On 07/24/2012 06:55 AM, Rusty Russell wrote:> On Mon, 23 Jul 2012 22:32:39 
+0200, Sasha Levin <levinsasha...@gmail.com> wrote:
>> As it was discussed recently, there's currently no way for the guest to 
>> notify
>> the host about panics. Further more, there's no reasonable way to notify the
>> host of other critical events such as an OOM kill.
>
> I clearly missed the discussion.  Is this actually useful?  In practice,
> won't you want the log from the guest?  What makes a virtual guest
> different from a physical guest?

I'll try answering all of those questions:

My usecase for it is to help out with getting automatic debug output out of a 
problematic guest. I run a KVM tools guest which runs the trinity fuzzer within 
it. Once in a while, it finds something which causes the guest to misbehave 
(oops/panic/etc). At that point, the guest hangs there waiting for me to come 
and do something about it. With this device, I could automate that procedure 
and possibly make this entire bug hunting process fully automatic.

Now, I'm aware that this use case is probably not too common out there, but 
since there is a patch which tries to do the but by creating a whole new 
guest-host interface skipping virtio (https://lkml.org/lkml/2012/7/21/14), I 
guess this is useful in the real world as well.

Regarding the log, there are many ways to have that right now (good old 
serial/virtio-serial/etc), the issue is that I want to be notified of critical 
guest events and grepping the log sounds like the wrong way.

The difference between physical and virtual guest in this regard is by how much 
useful data I can retrieve out of a problem guest rather easily, and by things 
which which can occur as a result of these events (for example, add some memory 
if OOMs are happening frequently - which is not possible on physical hardware).

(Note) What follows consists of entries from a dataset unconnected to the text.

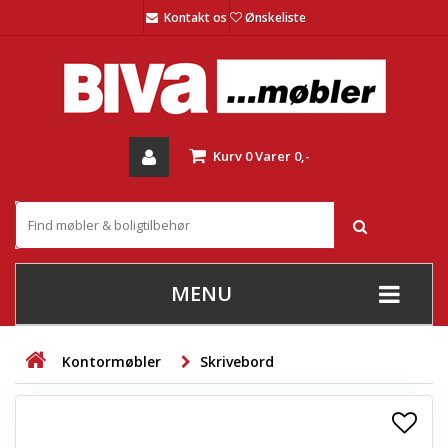
Kontakt os
Ønskeliste
Kurv
0
Varer
0,-
MENU
+
SOFAER
Kontormøbler
Skrivebord
+
STUE
+
SPISESTUE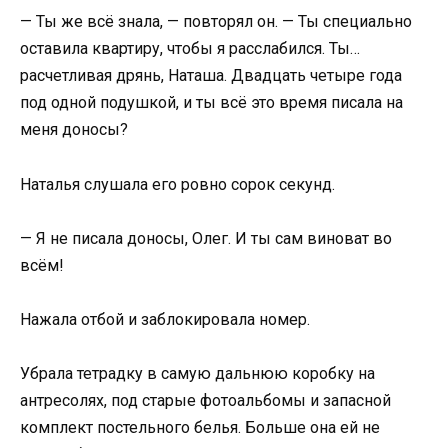
— Ты же всё знала, — повторял он. — Ты специально
оставила квартиру, чтобы я расслабился. Ты…
расчетливая дрянь, Наташа. Двадцать четыре года
под одной подушкой, и ты всё это время писала на
меня доносы?
Наталья слушала его ровно сорок секунд.
— Я не писала доносы, Олег. И ты сам виноват во
всём!
Нажала отбой и заблокировала номер.
Убрала тетрадку в самую дальнюю коробку на
антресолях, под старые фотоальбомы и запасной
комплект постельного белья. Больше она ей не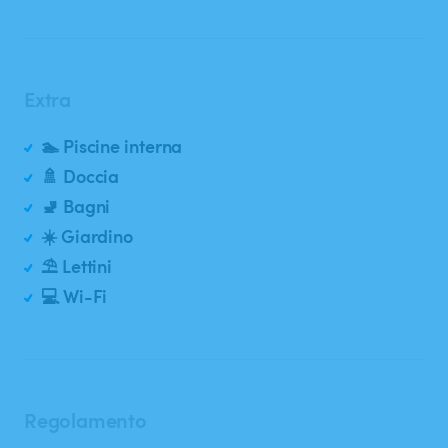
Extra
🏊 Piscine interna
🚿 Doccia
🚽 Bagni
☀️ Giardino
⛱️ Lettini
💻 Wi-Fi
Regolamento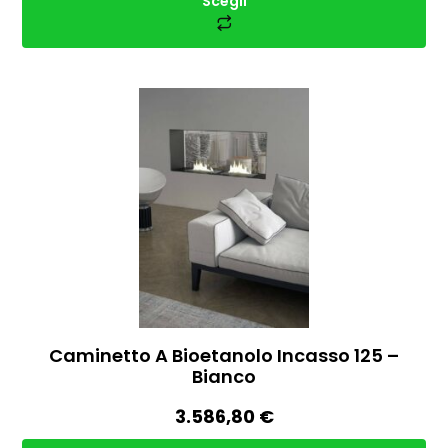
Scegli
Caminetto A Bioetanolo Incasso 125 –
Bianco
3.586,80
€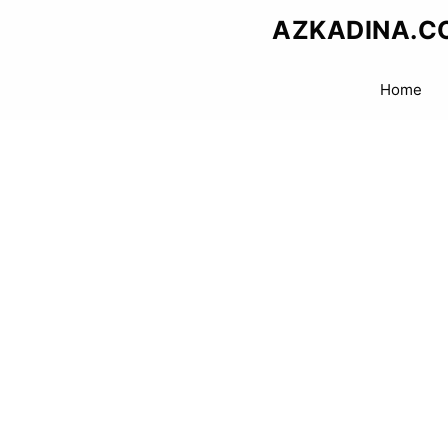
Skip
AZKADINA.C
to
content
Home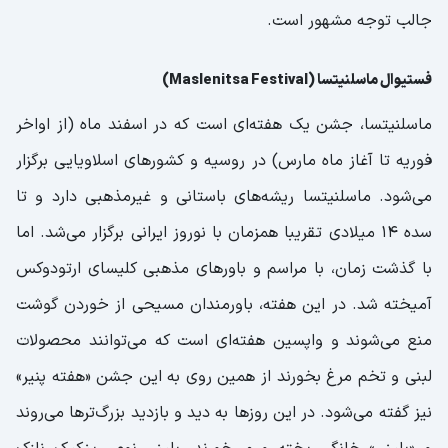
جالب توجه مشهور است.
فستیوال ماسلنیتسا (Maslenitsa Festival)
ماسلنیتسا، جشن یک هفته‌ای است که در اسفند ماه (از اواخر
فوریه تا آغاز ماه مارس) در روسیه و کشورهای اسلاویایی برگزار
می‌شود. ماسلنیتسا ریشه‌های باستانی و غیرمذهبی دارد و تا
سده ۱۴ میلادی تقریبا همزمان با نوروز ایرانی برگزار می‌شد. اما
با گذشت زمان، با مراسم و باورهای مذهبی کلیسای ارتودوکس
آمیخته شد. در این هفته، باورمندان مسیحی از خوردن گوشت
منع می‌شوند و واپسین هفته‌ای است که می‌توانند محصولات
لبنی و تخم مرغ بخورند از همین روی به این جشن «هفته پنیر»
نیز گفته می‌شود. در این روزها به دید و بازدید بزرگ‌ترها می‌روند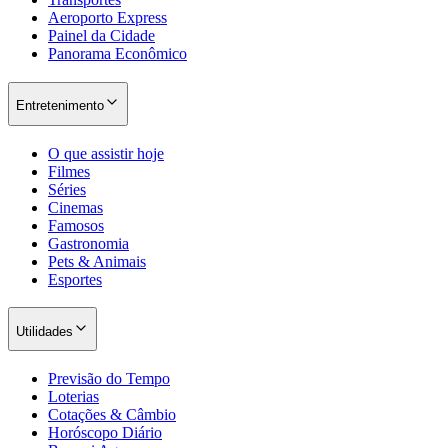
Aeroporto Express
Painel da Cidade
Panorama Econômico
Entretenimento
O que assistir hoje
Filmes
Séries
Cinemas
Famosos
Gastronomia
Pets & Animais
Esportes
Utilidades
Previsão do Tempo
Atlético-MG
Loterias
Cotações & Câmbio
Horóscopo Diário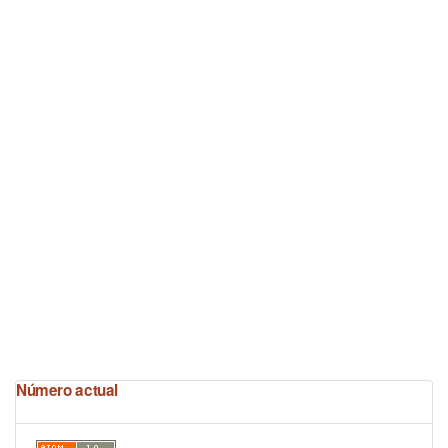
Número actual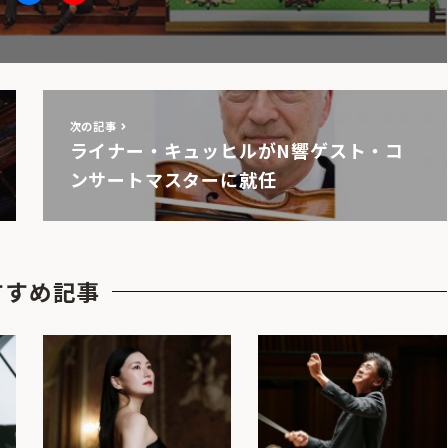
itter
facebook
Youtube
次の記事
ライナー・キュッヒルがN響ゲスト・コ
ンサートマスターに就任
すすめ記事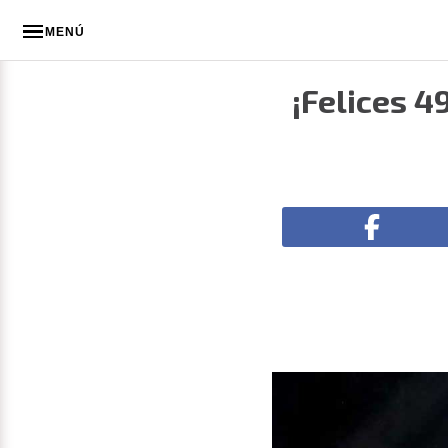
MENÚ
¡Felices 4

> Guest watchdog functionality might be useful, but that's simpler to
> implement via a virtio watchdog device, and more effective to implement
> via a host facility that actually pings guest functionality (rather than
> the kernel).

I agree that this echo functionality doesn't really belong in the notifier and 
would probably work better as a separate virtio-watchdog. Would it make sense 
to split this code into a virtio-notifier and virtio-watchdog?